Une proposition si juste ne pouvoit être rejetée. Stairs n’osa la condamner en elle-même ; mais il fit entendre au roi son maître qu’elle étoit dangereuse, en ce qu’elle prolongeroit la négociation, et que les délais pourroient faire échouer le traité ; que tout devoit être suspect de la part des ministres de France ; qu’ils étoient les auteurs de la proposition nouvelle des garnisons suisses ; et que, quoiqu’on ne pût la dire mauvaise en elle-même, ces ministres donnoient, disoit-il, dans ce qu’il y avoit de plus mauvais sans en faire semblant ; qu’on pouvoit porter ce jugement de leurs intentions secrètes sans blesser la charité, puisqu’ils avoient saisi toutes les occasions de s’opposer au traité dès le commencement ; qu’ils différeroient le plus qu’il seroit possible d’envoyer à Londres la résolution du régent, pour la faire passer à Vienne si elle étoit approuvée du roi d’Angleterre, et que peut-être ils donneroient pour motif de retardement l’embarras survenu à Paris au sujet de l’affaire de la monnaie. Cet incident, que les ministres étrangers regardoient comme un commencement de brouillerie éclatante entre le régent et le parlement, étoit pour eux un sujet important de réflexions et d’attention sur les suites qu’un tel démêlé pouvoit avoir.
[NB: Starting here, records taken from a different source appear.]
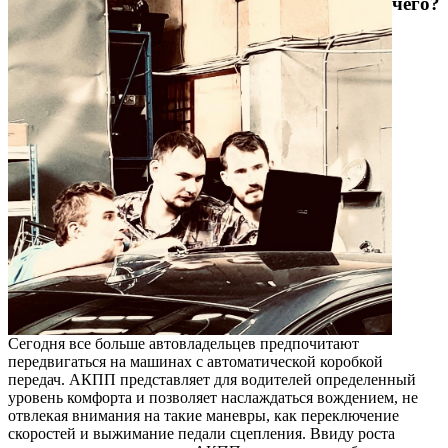
чего?
Сегодня все больше автовладельцев предпочитают
передвигаться на машинах с автоматической коробкой
передач. АКПП представляет для водителей определенный
уровень комфорта и позволяет наслаждаться вождением, не
отвлекая внимания на такие маневры, как переключение
скоростей и выжимание педали сцепления. Ввиду роста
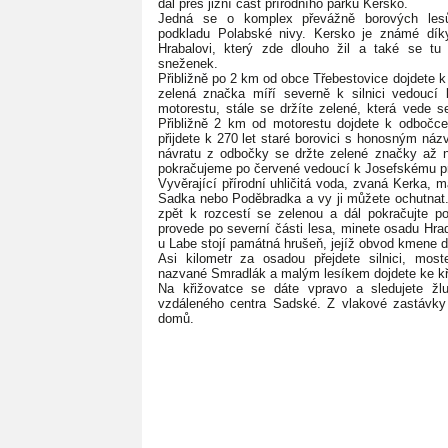
dál přes jižní část přírodního parku Kersko.
Jedná se o komplex převážně borových les
podkladu Polabské nivy. Kersko je známé díky
Hrabalovi, který zde dlouho žil a také se tu 
sneženek.
Přibližně po 2 km od obce Třebestovice dojdete k
zelená značka míří severně k silnici vedoucí 
motorestu, stále se držíte zelené, která vede s
Přibližně 2 km od motorestu dojdete k odbočce
přijdete k 270 let staré borovici s honosným ná
návratu z odbočky se držte zelené značky až n
pokračujeme po červené vedoucí k Josefskému 
Vyvěrající přírodní uhličitá voda, zvaná Kerka, 
Sadka nebo Poděbradka a vy ji můžete ochutnat
zpět k rozcestí se zelenou a dál pokračujte p
provede po severní části lesa, minete osadu Hra
u Labe stojí památná hrušeň, jejíž obvod kmene 
Asi kilometr za osadou přejdete silnici, mos
nazvané Smradlák a malým lesíkem dojdete ke kř
Na křižovatce se dáte vpravo a sledujete ž
vzdáleného centra Sadské. Z vlakové zastávky 
domů.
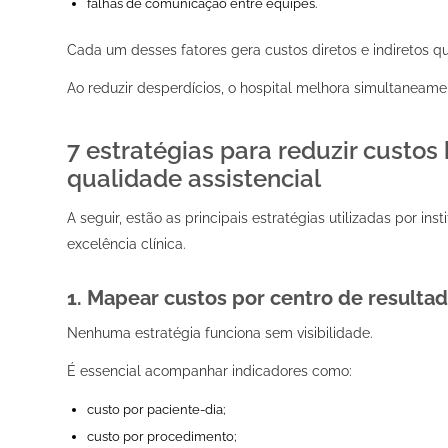
falhas de comunicação entre equipes.
Cada um desses fatores gera custos diretos e indiretos 
Ao reduzir desperdícios, o hospital melhora simultaneamen
7 estratégias para reduzir custo
qualidade assistencial
A seguir, estão as principais estratégias utilizadas por i
excelência clínica.
1. Mapear custos por centro de resulta
Nenhuma estratégia funciona sem visibilidade.
É essencial acompanhar indicadores como:
custo por paciente-dia;
custo por procedimento;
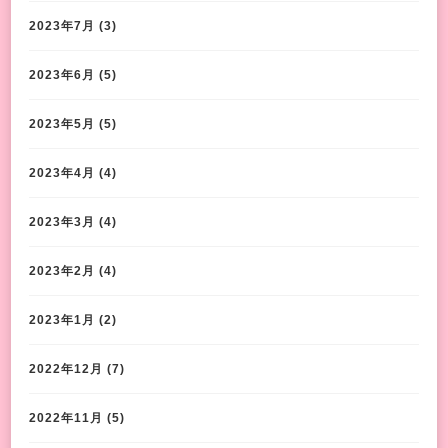
2023年7月
(3)
2023年6月
(5)
2023年5月
(5)
2023年4月
(4)
2023年3月
(4)
2023年2月
(4)
2023年1月
(2)
2022年12月
(7)
2022年11月
(5)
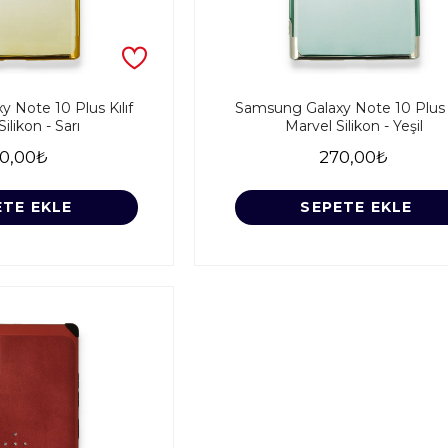
 Note 10 Plus Kılıf
Samsung Galaxy Note 10 Plus K
ilikon - Sarı
Marvel Silikon - Yeşil
0,00₺
270,00₺
ETE EKLE
SEPETE EKLE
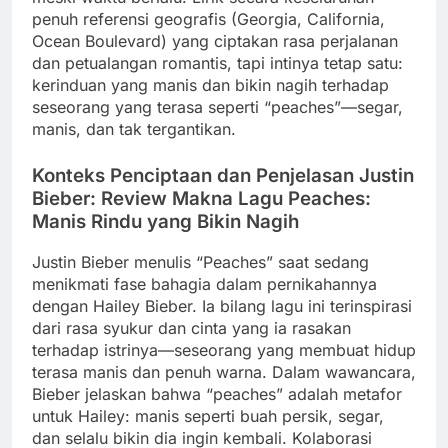
penuh referensi geografis (Georgia, California,
Ocean Boulevard) yang ciptakan rasa perjalanan
dan petualangan romantis, tapi intinya tetap satu:
kerinduan yang manis dan bikin nagih terhadap
seseorang yang terasa seperti “peaches”—segar,
manis, dan tak tergantikan.
Konteks Penciptaan dan Penjelasan Justin
Bieber: Review Makna Lagu Peaches:
Manis Rindu yang Bikin Nagih
Justin Bieber menulis “Peaches” saat sedang
menikmati fase bahagia dalam pernikahannya
dengan Hailey Bieber. Ia bilang lagu ini terinspirasi
dari rasa syukur dan cinta yang ia rasakan
terhadap istrinya—seseorang yang membuat hidup
terasa manis dan penuh warna. Dalam wawancara,
Bieber jelaskan bahwa “peaches” adalah metafor
untuk Hailey: manis seperti buah persik, segar,
dan selalu bikin dia ingin kembali. Kolaborasi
Le roi d’Angleterre, soit par ce motif, soit par l’intérêt capital qu’il avoit de conserver à ses sujets la liberté du commerce d’Espagne, essayoit de maintenir un reste de bonne intelligence avec le roi d’Espagne, quoique la flotte anglaise fût déjà sortie de la Manche, envoyée à dessein et avec des ordres exprès de traverser les entreprises que l’armée d’Espagne pourroit tenter en Italie. Les ministres anglois tâchoient de justifier par des paroles la conduite que leur maître tenoit à l’égard de l’Espagne ; mais l’apologie en étant difficile, ils se plaignoient d’Albéroni, attribuant au procédé de ce ministre l’aigreur déraisonnable que le roi d’Espagne faisoit paroître à l’égard du roi d’Angleterre. Comme il étoit au moins douteux que ces plaintes réussissent à Madrid, et que le roi d’Espagne se laissât persuader de l’amitié des Anglois malgré les preuves qu’il recevoit de leur inimitié, les ministres anglois avoient soin d’avertir leurs marchands à Cadix et dans les autres ports d’Espagne de se tenir sur leurs gardes, et de prendre des mesures pour mettre à couvert leurs effets en cas de rupture : toutes choses y paraissoient disposées, et cependant le roi d’Espagne manquoit absolument d’alliés. Un prince, dont la puissance étoit grande, mais trop éloignée pour être utile à l’Espagne, s’offrit à la seconder. Le czar fit dire à Cellamare qu’il étoit prêt de reconnoître le roi d’Espagne pour médiateur des différends du Nord ; que, de plus, il feroit dire clairement au régent qu’étant mal satisfoit des Autrichiens et du roi d’Angleterre, il étoit résolu d’appuyer les intérêts du roi d’Espagne. Il eût été plus utile pour ce dernier monarque que les Provinces-Unies en eussent entrepris la défense ; mais l’objet principal de cette république étoit alors de conserver la paix et de se ménager également envers toutes les puissances, dont les intérêts différents pouvoient rallumer la guerre en Europe.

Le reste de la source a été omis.